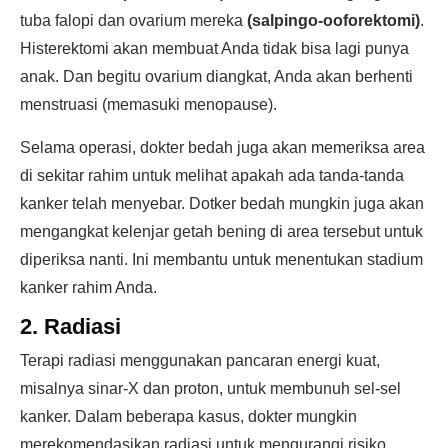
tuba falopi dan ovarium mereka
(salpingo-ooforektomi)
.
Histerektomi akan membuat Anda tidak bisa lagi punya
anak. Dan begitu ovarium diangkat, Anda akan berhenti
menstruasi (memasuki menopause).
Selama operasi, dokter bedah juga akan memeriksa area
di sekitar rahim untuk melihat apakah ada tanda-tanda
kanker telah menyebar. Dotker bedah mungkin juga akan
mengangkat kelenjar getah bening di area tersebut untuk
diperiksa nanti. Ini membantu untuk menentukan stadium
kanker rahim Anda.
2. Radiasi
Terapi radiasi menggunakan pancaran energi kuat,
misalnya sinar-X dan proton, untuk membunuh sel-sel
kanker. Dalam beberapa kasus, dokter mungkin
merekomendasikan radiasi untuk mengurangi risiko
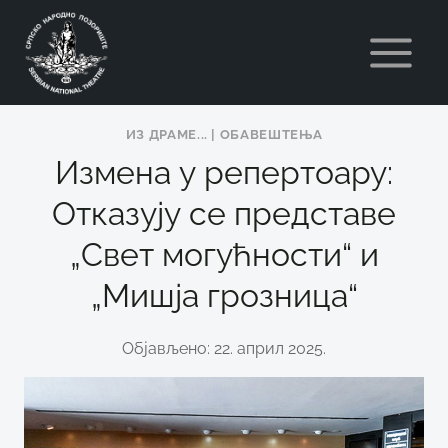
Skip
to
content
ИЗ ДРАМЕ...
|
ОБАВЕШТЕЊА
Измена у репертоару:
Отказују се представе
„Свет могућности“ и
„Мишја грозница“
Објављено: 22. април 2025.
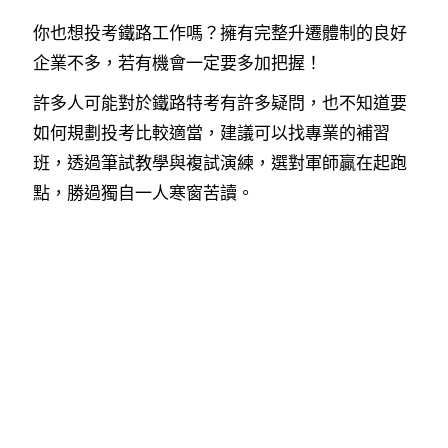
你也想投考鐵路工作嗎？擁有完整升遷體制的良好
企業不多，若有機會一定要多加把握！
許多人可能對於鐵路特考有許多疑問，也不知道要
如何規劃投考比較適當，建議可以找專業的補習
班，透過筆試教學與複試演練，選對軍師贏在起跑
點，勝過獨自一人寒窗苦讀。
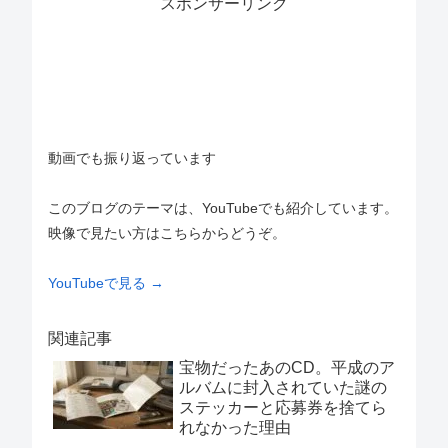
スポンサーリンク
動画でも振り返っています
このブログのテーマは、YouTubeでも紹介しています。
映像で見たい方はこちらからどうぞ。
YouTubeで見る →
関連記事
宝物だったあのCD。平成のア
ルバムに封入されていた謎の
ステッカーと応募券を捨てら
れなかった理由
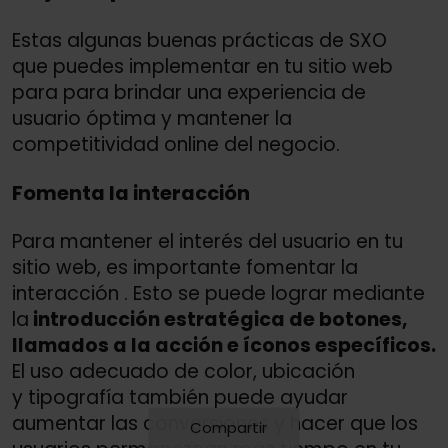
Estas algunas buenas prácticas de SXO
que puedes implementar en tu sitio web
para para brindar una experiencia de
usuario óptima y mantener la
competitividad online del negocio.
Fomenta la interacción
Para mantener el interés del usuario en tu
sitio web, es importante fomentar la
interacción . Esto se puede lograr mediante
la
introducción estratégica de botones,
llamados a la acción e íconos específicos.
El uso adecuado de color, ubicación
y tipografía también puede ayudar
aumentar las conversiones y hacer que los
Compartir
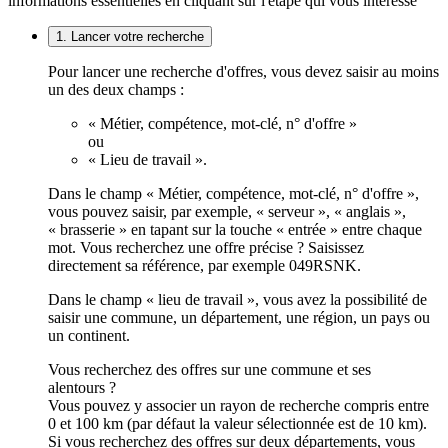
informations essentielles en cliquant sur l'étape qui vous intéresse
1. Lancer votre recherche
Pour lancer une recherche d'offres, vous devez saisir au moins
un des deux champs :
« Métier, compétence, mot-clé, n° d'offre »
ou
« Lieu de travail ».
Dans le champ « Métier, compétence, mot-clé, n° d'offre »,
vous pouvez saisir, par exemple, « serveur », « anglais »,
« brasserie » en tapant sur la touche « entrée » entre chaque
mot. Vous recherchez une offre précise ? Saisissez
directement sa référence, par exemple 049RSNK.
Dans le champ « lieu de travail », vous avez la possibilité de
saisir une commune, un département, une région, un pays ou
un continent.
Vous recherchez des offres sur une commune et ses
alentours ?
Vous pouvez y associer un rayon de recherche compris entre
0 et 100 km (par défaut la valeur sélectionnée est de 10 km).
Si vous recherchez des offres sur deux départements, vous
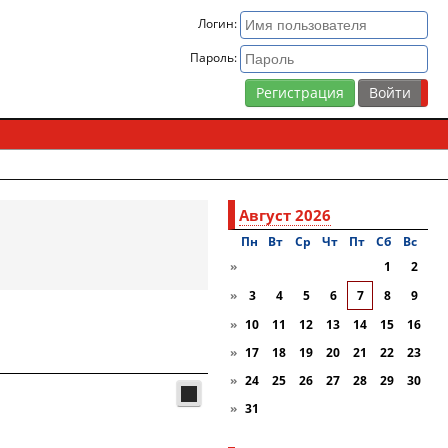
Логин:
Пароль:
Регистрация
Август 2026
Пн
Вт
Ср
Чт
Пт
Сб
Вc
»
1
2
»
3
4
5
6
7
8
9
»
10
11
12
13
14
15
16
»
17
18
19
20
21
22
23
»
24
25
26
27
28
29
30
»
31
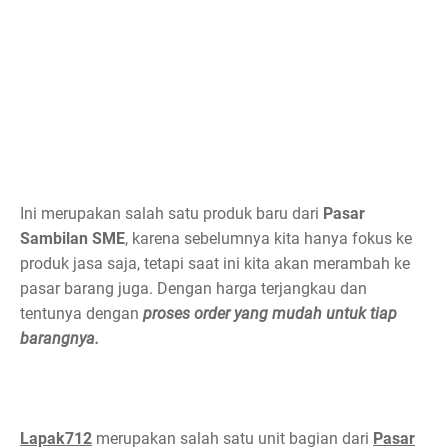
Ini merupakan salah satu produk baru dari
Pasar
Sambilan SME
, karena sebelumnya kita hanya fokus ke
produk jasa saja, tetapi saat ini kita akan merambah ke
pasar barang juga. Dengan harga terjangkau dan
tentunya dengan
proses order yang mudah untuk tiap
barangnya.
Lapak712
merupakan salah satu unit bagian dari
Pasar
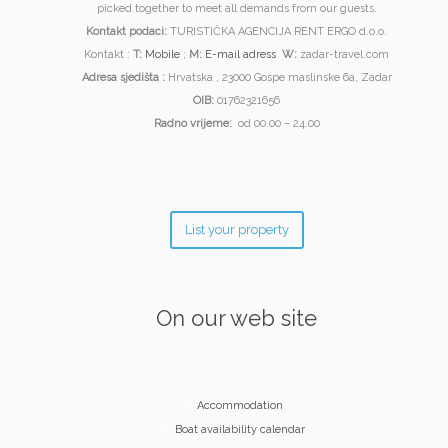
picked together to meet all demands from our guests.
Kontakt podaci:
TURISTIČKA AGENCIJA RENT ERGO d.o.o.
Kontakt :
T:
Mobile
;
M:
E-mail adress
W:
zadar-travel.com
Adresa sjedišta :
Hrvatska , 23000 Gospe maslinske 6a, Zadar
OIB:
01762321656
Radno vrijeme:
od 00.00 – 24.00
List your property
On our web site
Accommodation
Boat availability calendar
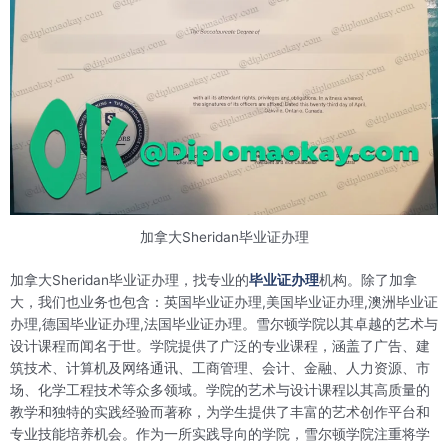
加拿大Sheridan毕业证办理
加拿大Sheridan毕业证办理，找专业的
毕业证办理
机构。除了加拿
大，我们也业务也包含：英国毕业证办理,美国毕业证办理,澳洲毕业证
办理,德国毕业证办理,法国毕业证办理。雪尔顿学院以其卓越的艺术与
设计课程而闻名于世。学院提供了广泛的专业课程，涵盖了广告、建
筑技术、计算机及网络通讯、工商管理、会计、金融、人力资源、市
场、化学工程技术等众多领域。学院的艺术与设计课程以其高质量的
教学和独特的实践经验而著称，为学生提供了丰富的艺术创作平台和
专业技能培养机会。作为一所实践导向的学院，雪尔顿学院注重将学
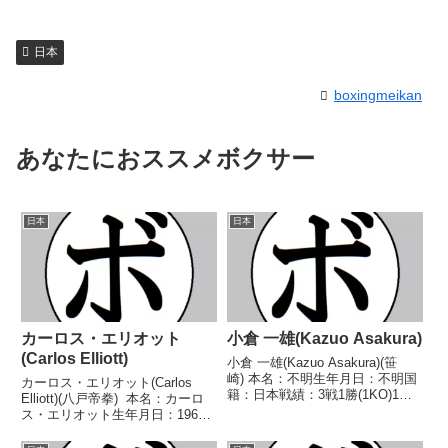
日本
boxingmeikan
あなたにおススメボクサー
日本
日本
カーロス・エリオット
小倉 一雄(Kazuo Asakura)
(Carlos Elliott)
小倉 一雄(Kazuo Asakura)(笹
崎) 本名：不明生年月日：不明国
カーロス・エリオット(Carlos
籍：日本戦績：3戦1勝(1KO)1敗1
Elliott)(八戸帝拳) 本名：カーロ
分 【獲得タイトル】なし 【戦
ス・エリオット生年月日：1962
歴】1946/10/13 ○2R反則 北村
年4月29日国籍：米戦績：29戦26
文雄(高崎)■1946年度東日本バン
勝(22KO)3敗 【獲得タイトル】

***

• Your instructions: Nothing but a number is needed: the count of lines above that contain "mantener".

• Output for this task: 2